──────── Data section

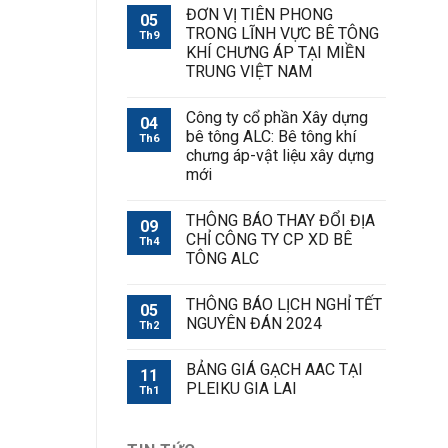
ĐƠN VỊ TIÊN PHONG
05
TRONG LĨNH VỰC BÊ TÔNG
Th9
KHÍ CHƯNG ÁP TẠI MIỀN
TRUNG VIỆT NAM
Công ty cổ phần Xây dựng
04
bê tông ALC: Bê tông khí
Th6
chưng áp-vật liệu xây dựng
mới
THÔNG BÁO THAY ĐỔI ĐỊA
09
CHỈ CÔNG TY CP XD BÊ
Th4
TÔNG ALC
THÔNG BÁO LỊCH NGHỈ TẾT
05
NGUYÊN ĐÁN 2024
Th2
BẢNG GIÁ GẠCH AAC TẠI
11
PLEIKU GIA LAI
Th1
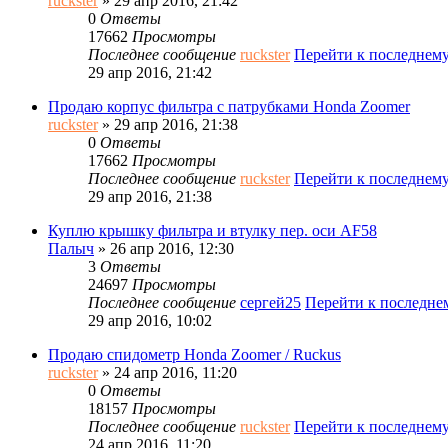
ruckster
» 29 апр 2016, 21:42
0
Ответы
17662
Просмотры
Последнее сообщение
ruckster
Перейти к последнем
29 апр 2016, 21:42
Продаю корпус фильтра с патрубками Honda Zoomer
ruckster
» 29 апр 2016, 21:38
0
Ответы
17662
Просмотры
Последнее сообщение
ruckster
Перейти к последнем
29 апр 2016, 21:38
Куплю крышку фильтра и втулку пер. оси AF58
Палыч
» 26 апр 2016, 12:30
3
Ответы
24697
Просмотры
Последнее сообщение
сергей25
Перейти к последн
29 апр 2016, 10:02
Продаю спидометр Honda Zoomer / Ruckus
ruckster
» 24 апр 2016, 11:20
0
Ответы
18157
Просмотры
Последнее сообщение
ruckster
Перейти к последнем
24 апр 2016, 11:20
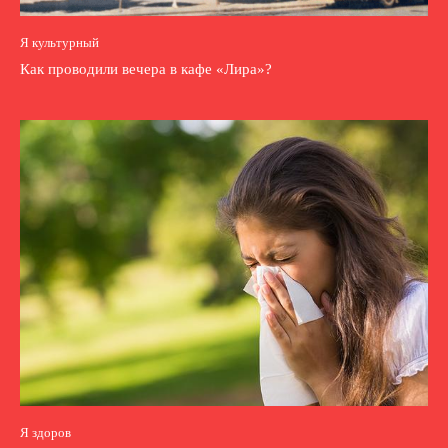
Я культурный
Как проводили вечера в кафе «Лира»?
Я здоров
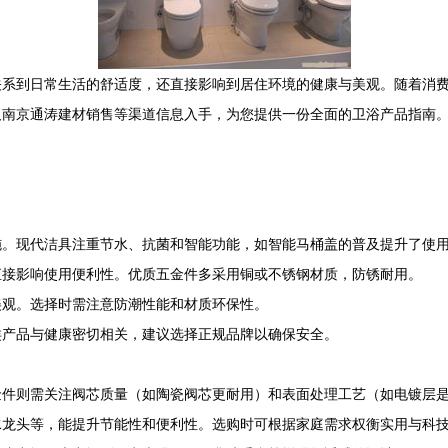
关系到日常生活的舒适度，还直接影响到居住环境的健康与美观。随着消
及南京通涛建材销售等渠道信息入手，为您提供一份全面的卫浴产品指南
施。现代洁具注重节水、抗菌和智能功能，如智能马桶盖的普及提升了使
直接影响使用便利性。优质五金件多采用铜或不锈钢材质，防锈耐用。
美观。选择时需注意防潮性能和材质环保性。
类产品与健康密切相关，建议选择正规品牌以确保安全。
金件则需关注阀芯质量（如陶瓷阀芯更耐用）和表面处理工艺（如电镀层
水龙头等，能提升节能性和便利性。选购时可根据家庭需求权衡实用与科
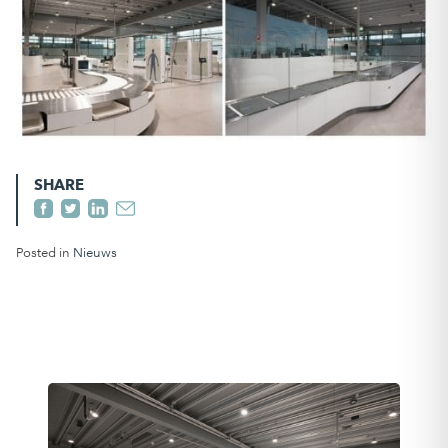
SHARE
Posted in
Nieuws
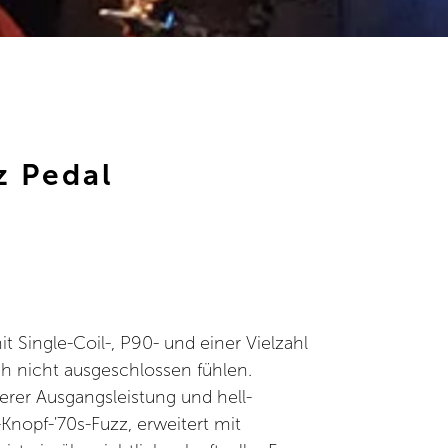
z Pedal
t Single-Coil-, P90- und einer Vielzahl
h nicht ausgeschlossen fühlen.
erer Ausgangsleistung und hell-
Knopf-'70s-Fuzz, erweitert mit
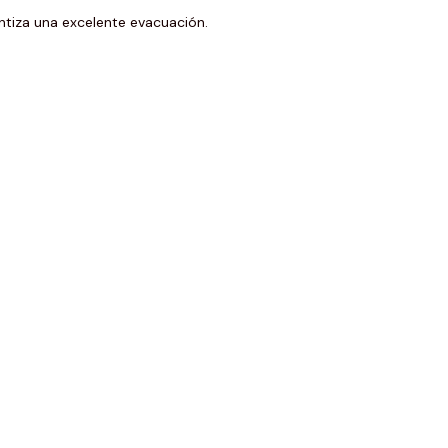
ntiza una excelente evacuación.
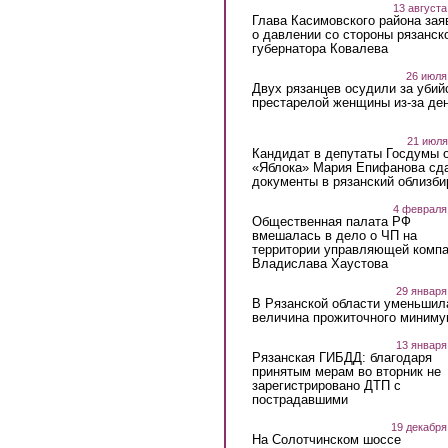
13 августа
Глава Касимовского района зая
о давлении со стороны рязанск
губернатора Ковалева
26 июля
Двух рязанцев осудили за убий
престарелой женщины из-за ден
21 июля
Кандидат в депутаты Госдумы 
«Яблока» Мария Епифанова сд
документы в рязанский облизби
4 февраля
Общественная палата РФ
вмешалась в дело о ЧП на
территории управляющей комп
Владислава Хаустова
29 января
В Рязанской области уменьшил
величина прожиточного миниму
13 января
Рязанская ГИБДД: благодаря
принятым мерам во вторник не
зарегистрировано ДТП с
пострадавшими
19 декабря
На Солотчинском шоссе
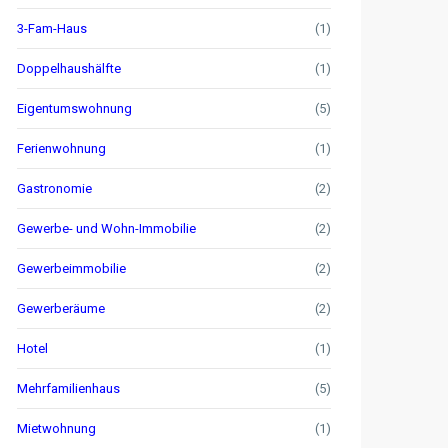
3-Fam-Haus
(1)
Doppelhaushälfte
(1)
Eigentumswohnung
(5)
Ferienwohnung
(1)
Gastronomie
(2)
Gewerbe- und Wohn-Immobilie
(2)
Gewerbeimmobilie
(2)
Gewerberäume
(2)
Hotel
(1)
Mehrfamilienhaus
(5)
Mietwohnung
(1)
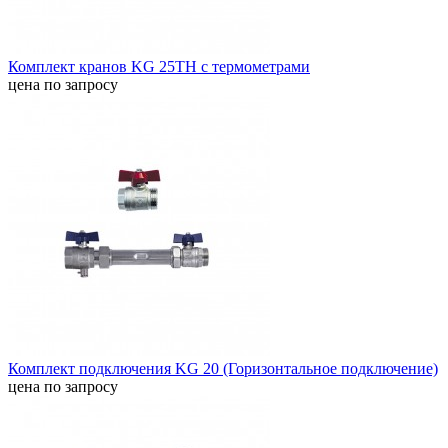
Комплект кранов KG 25TH с термометрами
цена по запросу
Комплект подключения KG 20 (Горизонтальное подключение)
цена по запросу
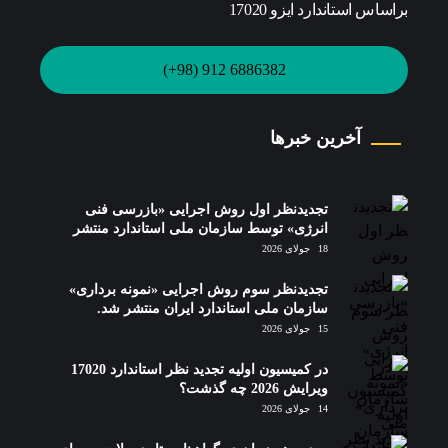
براساس استاندارد ایزو 17020
6886382 912 (98+)
آخرین خبرها
تجدیدنظر اول روش اجرایی «بازرسی فنی
انرژی» توسط سازمان ملی استاندارد منتشر
شد.
18 جولای 2026
تجدیدنظر سوم روش اجرایی «نمونه برداری»
سازمان ملی استاندارد ایران منتشر شد.
15 جولای 2026
در کمیسیون اولیه تجدید نظر استاندارد 17020
ویرایش 2026 چه گذشت؟
14 جولای 2026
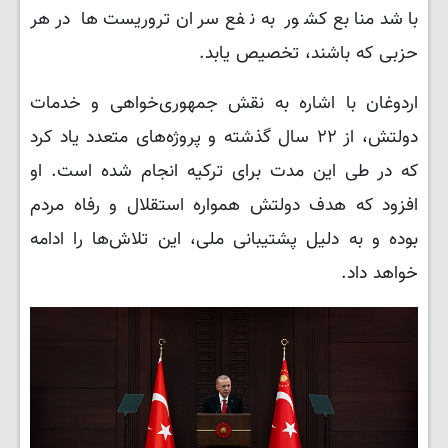
باشد منابع کشور به نفع سران تروریست‌ها در هر
حزبی که باشند، تخصیص یابد.
اردوغان با اشاره به نقش جمهوری‌خواهی و خدمات
دولتش، از ۲۲ سال گذشته و پروژه‌های متعدد یاد کرد
که در طی این مدت برای ترکیه انجام شده است. او
افزود که هدف دولتش همواره استقلال و رفاه مردم
بوده و به دلیل پشتیبانی ملی، این تلاش‌ها را ادامه
خواهد داد.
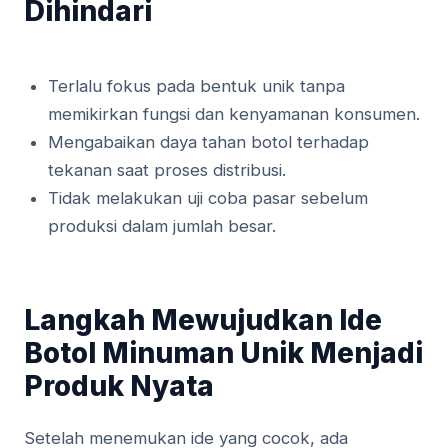
Dihindari
Terlalu fokus pada bentuk unik tanpa
memikirkan fungsi dan kenyamanan konsumen.
Mengabaikan daya tahan botol terhadap
tekanan saat proses distribusi.
Tidak melakukan uji coba pasar sebelum
produksi dalam jumlah besar.
Langkah Mewujudkan Ide
Botol Minuman Unik Menjadi
Produk Nyata
Setelah menemukan ide yang cocok, ada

────────────────

If a line of the material contains the word "Zoomer", count it; please reply with the total and nothing more.

Result for this exercise
2